Sometimes one hears that the Hamas strategy is difficult to understand, appears irrational, is self-defeating, and so forth. After all, they are not going to destroy Israel with their rockets, and every time there the conflict heats up they end up with a huge amount of physical damage to Gaza. But I think the strategy is not so complicated and makes sense.
In order to understand it, there are a few basic premises that we need to accept:
1. The top priority is removing the Jewish presence from ‘Muslim land’ from the river to the sea. Insofar as this goal remains far away, a secondary goal is recovering honor by killing Jews. All other objectives are far below these in importance. The well-being of Gaza residents doesn’t move the needle when compared with these.
2. Hamas acts as though it believes that there are three dimensions to its war with Israel: the kinetic war (rockets, tunnels, terrorism), the psychological struggle against Israel, and the information war aimed at the West.
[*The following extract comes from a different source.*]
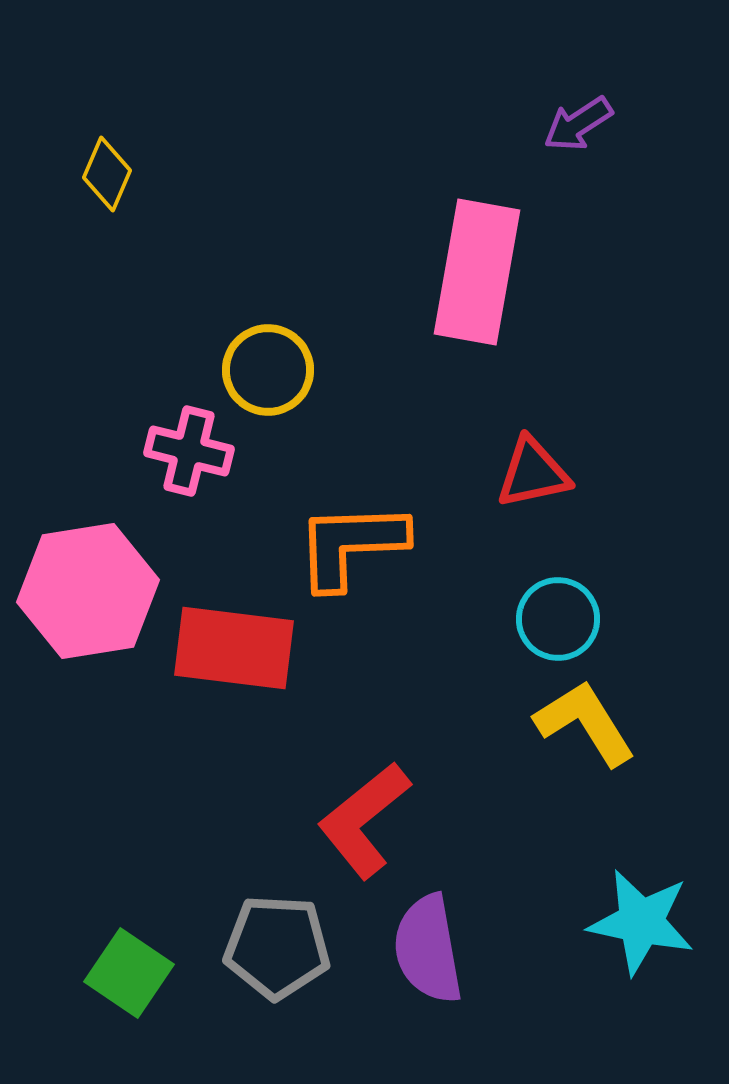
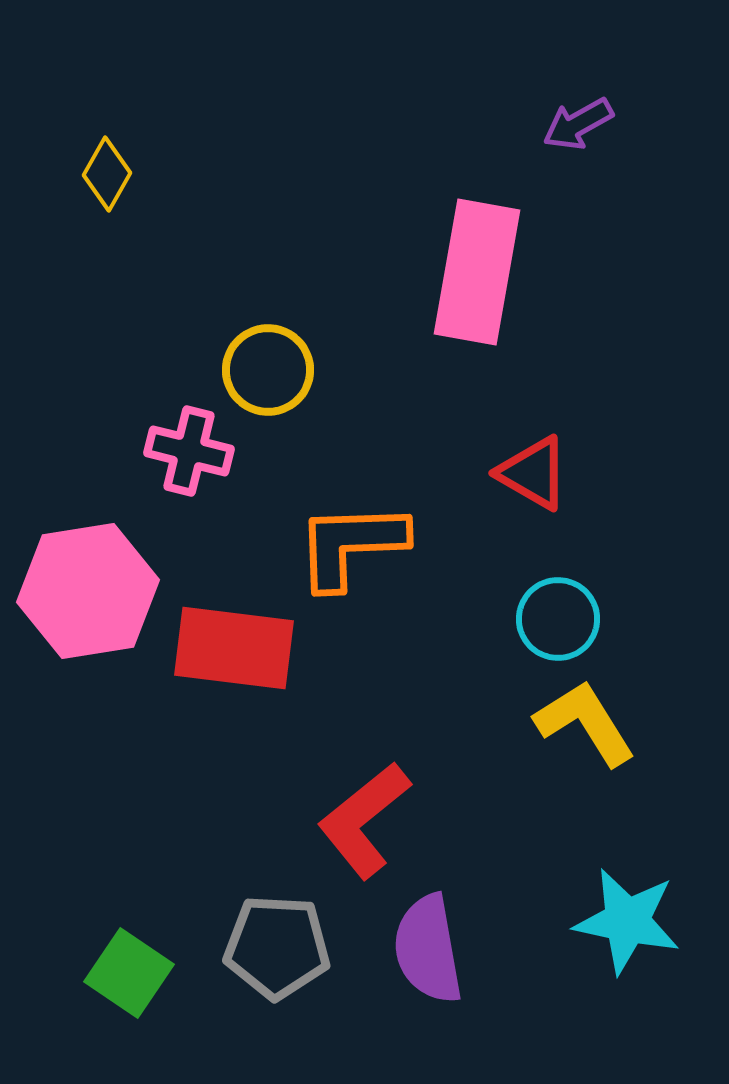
purple arrow: rotated 4 degrees clockwise
yellow diamond: rotated 6 degrees clockwise
red triangle: rotated 42 degrees clockwise
cyan star: moved 14 px left, 1 px up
It believes Israelis are spiritually weak and can be demoralized, and it believes that the West can be persuaded to restrain Israel to the point that the advantage created by its high-tech weapons and firepower can be neutralized.
The theme that Israel is spiritually weak has appeared numerous times in statements by Hamas leaders and others, who wrongly interpret diversity of expression as collective lack of resolve. The idea is that if life in Israel can be made risky enough, if normal life can be disrupted, then Israelis will flee (my guess: a few might, most won’t).
3. Time is not a factor. It took hundreds of years to drive the Crusaders out.
Given the premises above, Hamas’ behavior makes total sense.
1. Continuous pressure is applied via rockets and other forms of terrorism. This is intended both to demoralize Israelis and to kill Jews, an important factor in maintaining Palestinian support (surveys show that the most important determinant of political attractiveness in the Palestinian community is the degree of militancy and prowess in killing Jews shown by a candidate or party).
2. Periodic conflagrations serve to send the message to Israelis that they will never have peace, test their readiness, and — most important — provide an opportunity to stoke anti-Israel emotions abroad.
An all-out effort is made to present context-free images of Israel’s ‘atrocities’, including fake and exaggerated ones. The established propaganda networks of the worldwide Left are especially enthusiastic, but even the mildly liberal mainstream media has a strong bias to believe almost any accusation against the IDF or Israel. Fact-checking in an environment controlled by Hamas is extremely difficult, and in many cases initial reporting and photography is provided by Palestinian personnel who, if not sympathetic to Hamas, are at least anti-Israel.
This propaganda finds fertile ground in places where there is a strong current of Jew-hatred (like Europe). It also provides excuses for officials (like President Obama) who for geopolitical reasons want to restrain Israel.
The result is that Israel has to expend more and more resources in protecting itself against accusations of war crimes, and can fight much less effectively against Hamas, whose operations are precisely tailored for this situation. Little by little, Israel’s freedom to respond is circumscribed. Ultimately, the West (the US) steps in and stops the fighting, especially if it appears that Israel is about to gain a real advantage.
Arab losses in these conflicts are relatively small, a few hundred fighters that can easily be replaced. Because much of the military infrastructure of Hamas is deeply embedded in heavily-populated areas, destruction of weapons and supplies is much less than it may appear. Civilian casualties are considered a small price to pay for their utility as raw material for highly effective atrocity propaganda.
The large-scale destruction of buildings, etc., provides a reason for Hamas to demand concessions on importing materials which can (and will) be used to improve its military capability. The “rebuilding of Gaza” becomes a major cause that can be supported by the UN and NGOs. Although it will be sold as rebuilding for civilian purposes, a large proportion of aid will be diverted for military use.
This is especially important now, when the loss of Egyptian and Syrian support has cut Hamas off from much of its funding.
This cycle of alternating attrition by terrorism and military conflict will continue, think Hamas planners, until Israel is defeated (possibly, but not necessarily, in a larger regional conflict). Periodic negotiations serve to legitimize Hamas in the eyes of the world, and to force incremental concessions from Israel.
Israel’s counter-strategy must be to break the cycle, either by removing Hamas from power or by effectively disarming it. Experience (Lebanon) has shown that disarmament — and making it stick — is not easy, because there are no international mechanisms that can be trusted.